TASK INSTRUCTIONS: Reproduce exactly the first line of the material below and every line after it, ending with the line that contains "Noche de terror". No pictures should be copied.

LISTED ENTRIES:
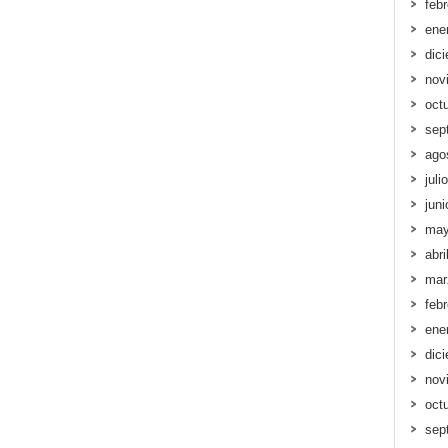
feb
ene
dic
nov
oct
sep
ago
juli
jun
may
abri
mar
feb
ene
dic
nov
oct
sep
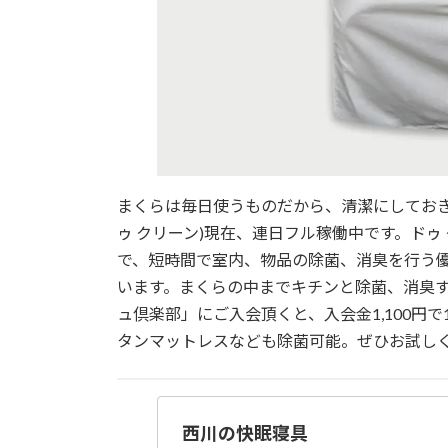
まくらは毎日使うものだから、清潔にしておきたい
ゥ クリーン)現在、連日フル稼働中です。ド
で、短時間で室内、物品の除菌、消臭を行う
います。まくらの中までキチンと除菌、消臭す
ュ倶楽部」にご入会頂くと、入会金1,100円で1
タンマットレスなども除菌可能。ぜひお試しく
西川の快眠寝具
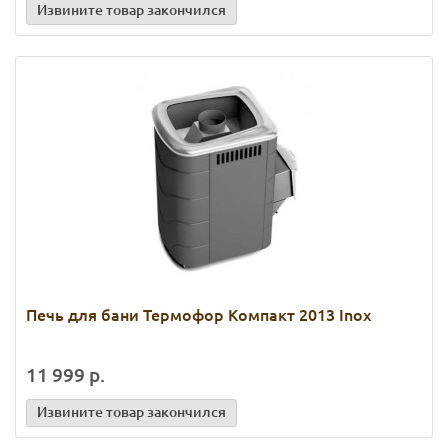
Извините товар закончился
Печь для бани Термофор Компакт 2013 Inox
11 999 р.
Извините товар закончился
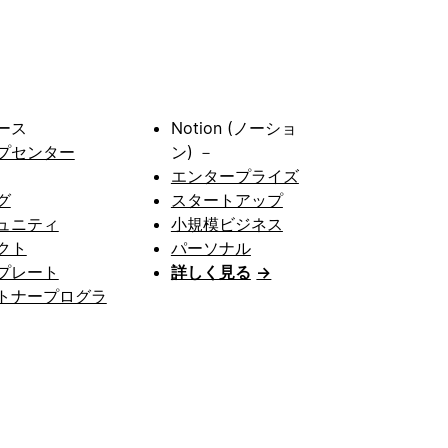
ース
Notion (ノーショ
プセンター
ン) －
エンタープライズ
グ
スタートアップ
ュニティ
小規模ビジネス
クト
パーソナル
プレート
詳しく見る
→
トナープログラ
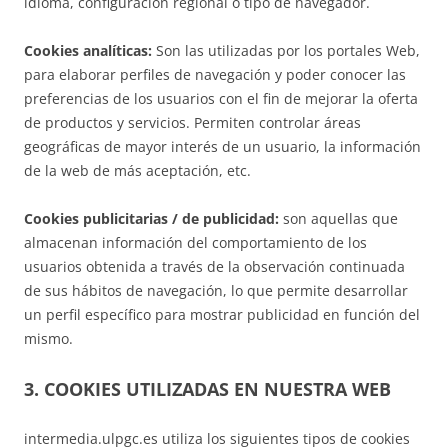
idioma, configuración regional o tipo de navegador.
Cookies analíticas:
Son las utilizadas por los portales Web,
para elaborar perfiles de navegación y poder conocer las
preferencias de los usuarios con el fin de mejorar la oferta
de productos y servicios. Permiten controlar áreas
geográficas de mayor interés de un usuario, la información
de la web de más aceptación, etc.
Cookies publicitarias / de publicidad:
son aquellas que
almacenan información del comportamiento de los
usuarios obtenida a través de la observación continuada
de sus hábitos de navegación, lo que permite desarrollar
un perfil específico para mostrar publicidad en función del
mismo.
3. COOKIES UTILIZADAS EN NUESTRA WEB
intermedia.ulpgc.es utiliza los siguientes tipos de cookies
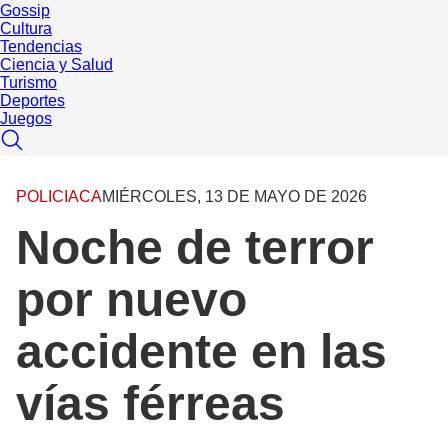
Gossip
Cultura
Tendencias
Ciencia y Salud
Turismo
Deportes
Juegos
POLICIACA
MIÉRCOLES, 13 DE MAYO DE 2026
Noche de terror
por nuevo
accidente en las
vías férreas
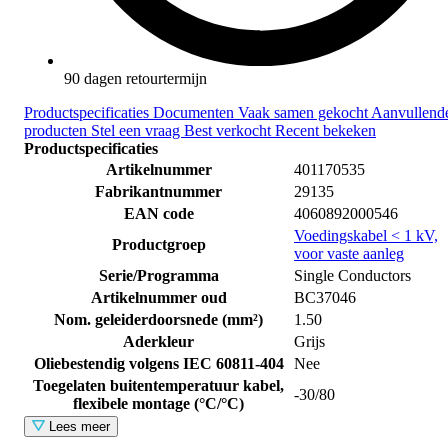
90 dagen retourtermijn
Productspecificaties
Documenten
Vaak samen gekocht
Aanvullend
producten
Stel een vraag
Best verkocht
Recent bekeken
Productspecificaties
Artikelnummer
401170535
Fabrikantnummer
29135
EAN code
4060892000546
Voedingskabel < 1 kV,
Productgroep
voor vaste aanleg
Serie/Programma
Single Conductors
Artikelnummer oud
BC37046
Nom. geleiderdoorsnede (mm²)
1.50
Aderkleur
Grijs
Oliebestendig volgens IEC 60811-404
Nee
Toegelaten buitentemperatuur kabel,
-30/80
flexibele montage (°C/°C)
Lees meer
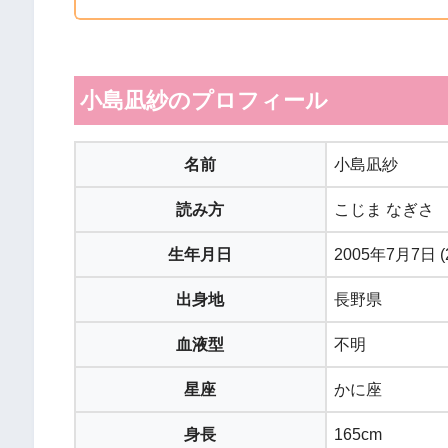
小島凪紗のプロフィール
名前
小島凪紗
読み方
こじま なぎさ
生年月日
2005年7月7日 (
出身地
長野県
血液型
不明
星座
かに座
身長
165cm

TASK OUTPUT:
feb
ene
dic
nov
oct
sep
ago
juli
jun
may
abri
mar
feb
ene
dic
nov
oct
sep
まくらは毎日使うものだから、清潔にしておきたい
ゥ クリーン)現在、連日フル稼働中です。ド
で、短時間で室内、物品の除菌、消臭を行う
います。まくらの中までキチンと除菌、消臭す
ュ倶楽部」にご入会頂くと、入会金1,100円で1
タンマットレスなども除菌可能。ぜひお試しく
西川の快眠寝具
Извините товар закончился
Печь для бани Термофор Компакт 2013 Inox
11 999 р.
Извините товар закончился
ース
Notion (ノーショ
プセンター
ン) －
エンタープライズ
グ
スタートアップ
ュニティ
小規模ビジネス
クト
パーソナル
プレート
詳しく見る
→
トナープログラ
idioma, configuración regional o tipo de navegador.
Cookies analíticas:
Son las utilizadas por los portales Web,
para elaborar perfiles de navegación y poder conocer las
preferencias de los usuarios con el fin de mejorar la oferta
de productos y servicios. Permiten controlar áreas
geográficas de mayor interés de un usuario, la información
de la web de más aceptación, etc.
Cookies publicitarias / de publicidad:
son aquellas que
almacenan información del comportamiento de los
usuarios obtenida a través de la observación continuada
de sus hábitos de navegación, lo que permite desarrollar
un perfil específico para mostrar publicidad en función del
mismo.
3. COOKIES UTILIZADAS EN NUESTRA WEB
intermedia.ulpgc.es utiliza los siguientes tipos de cookies
Gossip
Cultura
Tendencias
Ciencia y Salud
Turismo
Deportes
Juegos
POLICIACA
MIÉRCOLES, 13 DE MAYO DE 2026
Noche de terror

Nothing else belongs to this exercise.